The go-to guide for how to work with data people
The hardest things when working in data are not writing complex pipelines, understanding mathematical model, designing new deep learning models, or building shiny dashboards.
It's dealing with stakeholders. The people who operate the company: product teams, marketing teams, supply teams, financial teams, C-levels, etc...
In any modern company nowadays, those services rely on data to take decisions. Hence the existence of data teams.
But it has been hard to collaborate in a productive and seamless way between the data teams and its stakeholders.
This small guide aims to provide some keys to understand those partnership troubles. It's more targeted for people outside of data teams—to help everyone grasp the ins and outs of data.
There is no secret sauce and the TL;DR; would probably be the easy one: invest in people.
Who are we?
Before diving in the potential solutions and find how we can streamline data teams and stakeholders goals together, let take a tour of what's a data team at a glance.
The deepest will of a data team is to provide insightful information to help taking better decisions. At all company levels.
This commitment can be organic when operating in small and mid-sized companies. Any data sources is like a gold mine that we rush to extract any valuable information. We rely on external services to retrieve data and "data analysts" are working most of the time within spreadsheets. There is no need for a complex information system to run custom data integrations, run deep analysis and build forecasts.
But all this fails when we talk of "big data".
A break on that buzzword: "big data". Personal computers are more and more powerful . They can handle large data files nowadays. Still, there are some times where even a simple computer can't support the volume of data we have. That's why we talk about "big data".
That paradigm—a consequence of an ever growing connected digitalized world—brings a whole new problem space. We talk about clusters of machines, databases, softwares, machine learning, etc...
The analysts are still doing the same job but with different tools and constraints. It's harder to find the good data, to understand it, to maintain it. Hence the need for specific roles: the data engineer and the data scientist.
But whatever the amount and the complexity of data, the commitment is the same: create value from data.
So, data teams are commonly filled by three positions: data analyst, data scientist, data engineer.
We have to be very nuanced when discussing about what all those roles do. There are many overlaps between them. Still we can draw a general picture emerging from the different personas skillsets.
In a nutshell:
- Data Engineer: build pipelines to retrieve data from sources and gathering them to a place where they could be transformed by data-engineers themselves or other data roles.
- Data Scientist: build models to understand the data and predict future behaviours.
- Data Analyst: build analysis or dashboard to understand the data and answer business questions.
The analytics engineer is someone between the data engineer and the data analyst: he's here to build and maintain data models.

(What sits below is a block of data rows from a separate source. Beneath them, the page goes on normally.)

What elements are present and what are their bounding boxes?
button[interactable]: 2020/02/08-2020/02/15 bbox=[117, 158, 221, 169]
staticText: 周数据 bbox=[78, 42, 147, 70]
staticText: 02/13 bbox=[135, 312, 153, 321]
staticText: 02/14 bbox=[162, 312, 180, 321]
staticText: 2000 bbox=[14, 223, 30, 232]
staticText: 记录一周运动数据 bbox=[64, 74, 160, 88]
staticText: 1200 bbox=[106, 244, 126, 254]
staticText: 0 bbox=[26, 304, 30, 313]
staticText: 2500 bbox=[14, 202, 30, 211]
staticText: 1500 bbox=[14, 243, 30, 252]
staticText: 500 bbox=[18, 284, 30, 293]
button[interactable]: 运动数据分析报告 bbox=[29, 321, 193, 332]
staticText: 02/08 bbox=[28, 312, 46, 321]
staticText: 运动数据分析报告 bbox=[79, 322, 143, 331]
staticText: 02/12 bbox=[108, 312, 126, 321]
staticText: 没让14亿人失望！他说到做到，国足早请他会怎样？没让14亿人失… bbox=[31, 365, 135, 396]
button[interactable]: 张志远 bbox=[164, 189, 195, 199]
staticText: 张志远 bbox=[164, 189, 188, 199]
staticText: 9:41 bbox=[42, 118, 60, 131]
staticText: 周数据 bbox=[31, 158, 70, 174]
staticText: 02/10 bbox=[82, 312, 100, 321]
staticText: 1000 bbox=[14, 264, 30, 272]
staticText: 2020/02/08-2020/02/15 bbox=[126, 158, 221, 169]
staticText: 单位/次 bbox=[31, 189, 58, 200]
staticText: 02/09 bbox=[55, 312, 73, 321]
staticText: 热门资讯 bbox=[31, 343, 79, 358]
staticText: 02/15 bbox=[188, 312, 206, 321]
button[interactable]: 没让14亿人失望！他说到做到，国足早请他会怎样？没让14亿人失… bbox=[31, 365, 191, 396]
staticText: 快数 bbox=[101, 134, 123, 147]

Before the advent of this position, we had hard time to keep consistent data models ; we usually ended up with data duplicates, lack of governance, definitions discrepancies, etc.

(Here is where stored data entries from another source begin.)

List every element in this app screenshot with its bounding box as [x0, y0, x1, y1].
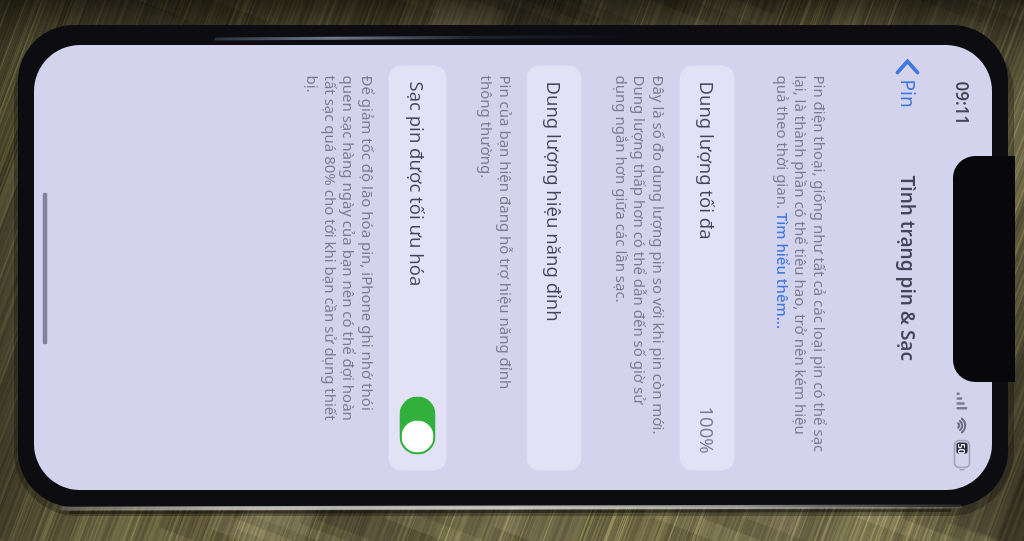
staticText: Sạc pin được tối ưu hóa: [404, 82, 430, 286]
staticText: Để giảm tốc độ lão hóa pin, iPhone ghi n…: [302, 76, 378, 422]
button[interactable]: Sạc pin được tối ưu hóa: [400, 396, 436, 454]
staticText: Đây là số đo dung lượng pin so với khi p…: [612, 76, 668, 434]
staticText: 50: [956, 444, 968, 454]
button[interactable]: Sạc pin được tối ưu hóa: [388, 66, 446, 470]
staticText: Pin: [894, 80, 920, 108]
staticText: 09:11: [950, 82, 974, 126]
staticText: Dung lượng tối đa: [694, 82, 720, 240]
button[interactable]: Dung lượng tối đa: [680, 66, 734, 470]
staticText: Pin của bạn hiện đang hỗ trợ hiệu năng đ…: [476, 76, 516, 390]
staticText: Dung lượng hiệu năng đỉnh: [542, 82, 566, 322]
button[interactable]: Dung lượng hiệu năng đỉnh: [526, 66, 582, 470]
staticText: Tình trạng pin & Sạc: [894, 176, 920, 362]
button[interactable]: Pin: [890, 56, 926, 112]
staticText: Pin điện thoại, giống như tất cả các loạ…: [772, 76, 830, 452]
staticText: 100%: [694, 406, 720, 454]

The machine learning engineer job is to apply software engineering practices to deploy and maintain services supporting machine learning model training and predictions.
Finally, we could add a management layer to that triangle ; data managers, leads positions, and even product managers in some cases. Those ones are pretty basics and quite similar to any management role. We will discuss about them later...
That's being said, we can now look at why it's not that easy to create added-value from data. Why it take time and careful designs?
The Upstream Problem
Whatever the company, data are usually coming from different sources. Its customers, product referentials, sales, online website, offline stores, phone application, employees, etc.
In a utopia, a common protocol would create and handle these data. A similar contract. But that's not the reality.
Those data are moving in different systems, processed in different databases and used by different "consumers". This is not by intention but because companies are generally siloted across different business dimensions (sales, product, CRM, marketing, etc.) and so we adapted technologies to the nature of data.
For instance, storing and processing granular transactions is a different model than analyzing a huge amount of customer data across years and countries.
In our jargon we have the distinction between OLTP (Online Transaction Processing) and OLAP (Online Analytics Processing) systems.
— OLTP is basically every data recorded at user-level (sales, subscriptions, clicks on a website, etc..).
— OLAP is for data analysis, machine learning: where we need a vast amount of data with aggregation across many dimensions.
It's two different paradigms. So often distinct technologies.
So basically what a data team does is ingesting data from all these systems into one place (a "data lake") and processing them to be able to run analytics and build algorithms.
The main difficulty is easy to see: how to ingest and maintain all these different data in a reliable and consistent way?
Corollary, how to be sure that everyone understand data in the same way? A sale, viewed from a store and from the marketing team can have a different definition. That's essentially "data governance".
Finally, we can understand how hard it is to provide tidy and consistent data when the sources are many and often prompted by human error. That upstream problem is mostly a technology one. It's where data-engineering role is the most important.
The Downstream Problem
As companies are more and more data-driven, data is center piece of every decisions. Thus, data teams are accountable for many business stakeholders. Managing all the data demands is probably the hardest part of a data team. It's both a management and governance challenge.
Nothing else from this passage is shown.